According to Seco, nine social workers want to be cared for. As they had four and the Public Service is going to put a budget to have two others, so far they have decided to move three psychologists. Psychologists have emphasized that “anyone who understands male violence knows that it acts directly on the first person: their identity and emotions, among other things, so they cannot remove psychologists”.

The work of the social worker and the psychologist is “complementary” to analyze the needs of women. “Interdisciplinarity is included in all articles of all laws,” the workers explain. In this sense, psychologists are clear about why they have been moved: “Because we know too much, because we have questioned the new model and we have another way of acting”.

In addition to psychologists, the rest of the staff have the same opinion. In fact, 150 social workers and psychologists have sent a signed letter to the Deputy General of Bizkaia. They have made it clear that they do not agree with the decision to abandon three psychologists: “It is a great loss both in the professional field and in the fight against male violence”. In addition to the letter, on 9 February a concentration was held in favor of “coordination” in all resources and services.

“Purple bleaching”

Aware of the gravity, EH Bildu tabled a motion at the Bizkaia General Meetings a month ago, after questioning in February. Congressman of the Abertzale coalition, Bea Ilardia, explained that the equality issues they were seeing “long ago” were being taken “from the perspective of inclusion.”

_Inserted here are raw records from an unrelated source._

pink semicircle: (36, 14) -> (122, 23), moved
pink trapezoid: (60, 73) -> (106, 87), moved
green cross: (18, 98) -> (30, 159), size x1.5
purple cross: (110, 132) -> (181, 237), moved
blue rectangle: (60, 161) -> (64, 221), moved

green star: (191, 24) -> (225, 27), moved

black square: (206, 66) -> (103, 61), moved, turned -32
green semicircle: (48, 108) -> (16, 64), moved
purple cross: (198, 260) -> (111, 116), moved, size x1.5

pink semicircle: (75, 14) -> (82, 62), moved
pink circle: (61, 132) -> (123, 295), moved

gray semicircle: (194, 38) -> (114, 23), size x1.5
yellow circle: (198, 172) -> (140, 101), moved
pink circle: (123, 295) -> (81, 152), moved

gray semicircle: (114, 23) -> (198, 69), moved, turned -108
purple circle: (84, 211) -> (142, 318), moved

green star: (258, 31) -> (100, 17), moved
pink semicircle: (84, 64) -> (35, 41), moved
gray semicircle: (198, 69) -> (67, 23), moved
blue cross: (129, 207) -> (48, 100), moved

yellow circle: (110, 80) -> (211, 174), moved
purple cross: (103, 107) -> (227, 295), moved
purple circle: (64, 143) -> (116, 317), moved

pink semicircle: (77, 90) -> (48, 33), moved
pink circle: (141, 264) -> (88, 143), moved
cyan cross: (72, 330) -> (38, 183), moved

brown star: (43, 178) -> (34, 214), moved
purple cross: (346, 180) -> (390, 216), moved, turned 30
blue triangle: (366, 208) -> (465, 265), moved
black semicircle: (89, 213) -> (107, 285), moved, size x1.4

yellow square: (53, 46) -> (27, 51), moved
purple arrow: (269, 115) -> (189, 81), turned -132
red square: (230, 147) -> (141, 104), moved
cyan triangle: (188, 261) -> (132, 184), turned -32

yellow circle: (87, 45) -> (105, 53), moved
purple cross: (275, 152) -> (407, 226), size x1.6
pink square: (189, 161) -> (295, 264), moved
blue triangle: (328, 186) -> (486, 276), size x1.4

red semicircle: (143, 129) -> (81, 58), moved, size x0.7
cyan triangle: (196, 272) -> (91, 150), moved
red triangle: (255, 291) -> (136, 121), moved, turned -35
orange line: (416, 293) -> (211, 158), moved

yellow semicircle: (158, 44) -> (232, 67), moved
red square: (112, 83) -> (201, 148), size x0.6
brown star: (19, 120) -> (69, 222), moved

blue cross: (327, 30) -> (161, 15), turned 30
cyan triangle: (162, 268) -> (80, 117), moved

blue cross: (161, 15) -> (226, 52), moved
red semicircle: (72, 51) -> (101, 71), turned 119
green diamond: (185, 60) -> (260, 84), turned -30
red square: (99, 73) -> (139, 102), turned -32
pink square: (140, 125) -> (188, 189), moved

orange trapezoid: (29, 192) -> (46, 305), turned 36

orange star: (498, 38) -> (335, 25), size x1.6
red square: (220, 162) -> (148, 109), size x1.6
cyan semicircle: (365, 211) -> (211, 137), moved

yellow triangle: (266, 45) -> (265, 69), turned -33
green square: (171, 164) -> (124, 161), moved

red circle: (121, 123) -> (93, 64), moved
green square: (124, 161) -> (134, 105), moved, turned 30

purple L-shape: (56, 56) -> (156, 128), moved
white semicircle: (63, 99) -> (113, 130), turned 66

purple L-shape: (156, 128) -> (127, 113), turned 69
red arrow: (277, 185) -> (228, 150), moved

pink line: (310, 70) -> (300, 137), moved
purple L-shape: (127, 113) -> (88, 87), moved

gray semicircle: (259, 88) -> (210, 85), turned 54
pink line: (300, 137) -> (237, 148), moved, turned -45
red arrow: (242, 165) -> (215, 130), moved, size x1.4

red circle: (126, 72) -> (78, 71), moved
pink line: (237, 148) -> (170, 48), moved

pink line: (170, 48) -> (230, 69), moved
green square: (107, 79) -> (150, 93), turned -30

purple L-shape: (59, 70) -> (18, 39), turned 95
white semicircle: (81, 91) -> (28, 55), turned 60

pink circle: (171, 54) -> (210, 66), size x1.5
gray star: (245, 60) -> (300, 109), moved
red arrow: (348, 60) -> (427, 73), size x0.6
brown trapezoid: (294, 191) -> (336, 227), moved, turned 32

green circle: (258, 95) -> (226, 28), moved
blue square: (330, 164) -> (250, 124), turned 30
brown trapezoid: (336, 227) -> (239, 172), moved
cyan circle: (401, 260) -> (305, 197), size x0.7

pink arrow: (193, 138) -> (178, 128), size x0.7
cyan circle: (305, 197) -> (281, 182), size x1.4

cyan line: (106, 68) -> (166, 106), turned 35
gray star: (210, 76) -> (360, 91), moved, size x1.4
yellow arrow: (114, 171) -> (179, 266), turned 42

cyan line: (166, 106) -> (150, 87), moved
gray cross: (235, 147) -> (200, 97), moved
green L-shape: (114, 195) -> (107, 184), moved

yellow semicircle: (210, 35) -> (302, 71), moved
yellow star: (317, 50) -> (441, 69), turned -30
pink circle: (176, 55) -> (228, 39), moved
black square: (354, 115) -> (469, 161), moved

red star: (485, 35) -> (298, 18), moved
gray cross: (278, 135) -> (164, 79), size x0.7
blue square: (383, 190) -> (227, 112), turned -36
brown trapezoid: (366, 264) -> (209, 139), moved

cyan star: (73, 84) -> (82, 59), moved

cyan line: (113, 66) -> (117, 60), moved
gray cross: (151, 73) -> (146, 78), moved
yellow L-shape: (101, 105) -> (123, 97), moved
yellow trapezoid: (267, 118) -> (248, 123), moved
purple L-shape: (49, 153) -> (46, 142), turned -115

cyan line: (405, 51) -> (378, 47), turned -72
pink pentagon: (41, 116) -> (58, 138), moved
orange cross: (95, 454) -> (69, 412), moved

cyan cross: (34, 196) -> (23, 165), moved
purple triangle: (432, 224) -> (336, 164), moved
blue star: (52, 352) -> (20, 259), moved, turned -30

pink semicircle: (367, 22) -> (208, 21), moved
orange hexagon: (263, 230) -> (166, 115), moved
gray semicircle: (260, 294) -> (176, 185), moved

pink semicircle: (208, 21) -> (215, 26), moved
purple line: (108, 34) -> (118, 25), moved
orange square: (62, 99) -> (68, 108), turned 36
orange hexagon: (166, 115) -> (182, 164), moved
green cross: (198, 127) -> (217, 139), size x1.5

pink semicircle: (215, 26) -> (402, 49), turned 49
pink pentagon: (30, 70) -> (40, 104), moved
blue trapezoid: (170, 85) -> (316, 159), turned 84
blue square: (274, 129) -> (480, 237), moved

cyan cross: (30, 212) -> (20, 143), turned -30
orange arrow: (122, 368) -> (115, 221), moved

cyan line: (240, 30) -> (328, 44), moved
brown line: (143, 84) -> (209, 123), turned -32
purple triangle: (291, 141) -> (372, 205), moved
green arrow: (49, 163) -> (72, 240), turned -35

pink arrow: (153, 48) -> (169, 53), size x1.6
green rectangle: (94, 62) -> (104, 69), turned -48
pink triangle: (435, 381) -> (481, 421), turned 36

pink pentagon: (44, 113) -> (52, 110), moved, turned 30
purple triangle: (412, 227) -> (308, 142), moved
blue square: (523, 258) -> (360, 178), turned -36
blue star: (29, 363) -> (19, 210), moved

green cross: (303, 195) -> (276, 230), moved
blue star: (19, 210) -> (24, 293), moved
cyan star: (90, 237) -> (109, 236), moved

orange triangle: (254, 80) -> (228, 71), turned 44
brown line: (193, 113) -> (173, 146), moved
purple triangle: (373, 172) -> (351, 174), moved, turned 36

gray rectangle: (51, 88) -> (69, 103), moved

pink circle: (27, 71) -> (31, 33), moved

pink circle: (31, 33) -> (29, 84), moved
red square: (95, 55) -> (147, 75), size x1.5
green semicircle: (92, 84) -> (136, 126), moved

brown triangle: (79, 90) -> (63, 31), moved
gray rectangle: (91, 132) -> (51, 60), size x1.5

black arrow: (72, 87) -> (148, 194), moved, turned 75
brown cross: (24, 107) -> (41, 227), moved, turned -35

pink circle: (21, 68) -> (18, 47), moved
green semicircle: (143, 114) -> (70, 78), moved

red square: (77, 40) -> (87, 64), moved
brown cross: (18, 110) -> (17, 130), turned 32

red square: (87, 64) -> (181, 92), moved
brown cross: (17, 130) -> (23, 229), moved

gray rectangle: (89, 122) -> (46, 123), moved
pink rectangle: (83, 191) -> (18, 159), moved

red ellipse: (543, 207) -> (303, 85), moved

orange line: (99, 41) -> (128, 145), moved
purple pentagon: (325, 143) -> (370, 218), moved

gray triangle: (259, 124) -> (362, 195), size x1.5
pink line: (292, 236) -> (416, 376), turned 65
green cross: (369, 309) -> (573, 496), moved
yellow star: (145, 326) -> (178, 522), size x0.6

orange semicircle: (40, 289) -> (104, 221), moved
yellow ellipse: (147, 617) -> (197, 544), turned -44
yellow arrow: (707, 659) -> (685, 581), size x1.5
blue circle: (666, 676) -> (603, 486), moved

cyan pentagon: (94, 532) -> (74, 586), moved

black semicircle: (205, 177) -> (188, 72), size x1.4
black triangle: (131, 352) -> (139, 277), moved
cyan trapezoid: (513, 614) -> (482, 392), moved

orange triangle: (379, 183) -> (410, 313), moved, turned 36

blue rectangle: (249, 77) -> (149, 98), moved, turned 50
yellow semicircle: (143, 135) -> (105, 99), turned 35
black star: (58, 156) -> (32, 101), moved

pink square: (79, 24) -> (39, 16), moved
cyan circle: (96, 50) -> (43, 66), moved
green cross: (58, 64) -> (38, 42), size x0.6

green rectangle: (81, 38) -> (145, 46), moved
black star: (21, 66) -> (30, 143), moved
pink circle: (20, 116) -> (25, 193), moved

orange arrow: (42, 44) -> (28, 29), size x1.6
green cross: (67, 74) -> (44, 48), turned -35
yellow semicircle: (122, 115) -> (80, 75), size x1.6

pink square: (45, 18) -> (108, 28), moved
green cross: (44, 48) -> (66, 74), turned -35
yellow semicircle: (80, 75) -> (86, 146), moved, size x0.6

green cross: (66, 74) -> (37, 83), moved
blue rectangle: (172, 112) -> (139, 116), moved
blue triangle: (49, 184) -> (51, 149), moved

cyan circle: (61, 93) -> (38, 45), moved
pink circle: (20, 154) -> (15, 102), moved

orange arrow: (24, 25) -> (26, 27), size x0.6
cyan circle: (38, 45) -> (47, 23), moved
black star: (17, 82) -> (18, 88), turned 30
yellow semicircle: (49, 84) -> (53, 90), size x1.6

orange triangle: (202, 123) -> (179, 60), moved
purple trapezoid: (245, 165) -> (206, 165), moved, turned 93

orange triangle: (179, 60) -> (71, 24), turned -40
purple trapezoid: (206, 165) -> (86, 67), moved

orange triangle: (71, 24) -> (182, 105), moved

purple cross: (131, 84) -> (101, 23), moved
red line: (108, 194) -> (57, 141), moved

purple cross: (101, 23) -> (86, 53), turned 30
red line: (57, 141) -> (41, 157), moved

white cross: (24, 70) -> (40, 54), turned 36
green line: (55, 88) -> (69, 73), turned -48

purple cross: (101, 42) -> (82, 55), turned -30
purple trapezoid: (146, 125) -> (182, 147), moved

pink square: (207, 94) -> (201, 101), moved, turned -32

In the General Boards, Ilardia recalled that the “gateway to all resources” has always been “correct”. Thus, the women found “reparation” from the moment they explained their situation, “because they were attended by professionals specialized in the subject, making them feel comfortable”. But the current situation is different. “Her idea is to direct all battered women to basic social services.” In this way, they will reduce demand: “Only half of women will go to social services, on the one hand because of the shame of small peoples and on the other because of the extension of the journey”. Instead of shortening the tours, Ilardi explains that they have conducted screening and established endless bureaucratic processes. It therefore says that they reduce demand in order to be able to say that they respond to existing demand.

“Political parties have acquired the feminist discourse, but in practice it is a discourse without content”

In this situation, Ilardi denounced the “purple bleaching” of those who run the department. And that is what psychologists have confirmed: “Political parties have acquired the feminist discourse, but in practice it is a discourse without content.”

Psychologists have made it clear that “they are not aware of the gravity of the situation, because they do not know or have information about the reality of women suffering from male violence”. And they point out that the people who lead these kinds of departments should have a “gender perspective” and knowledge of male violence.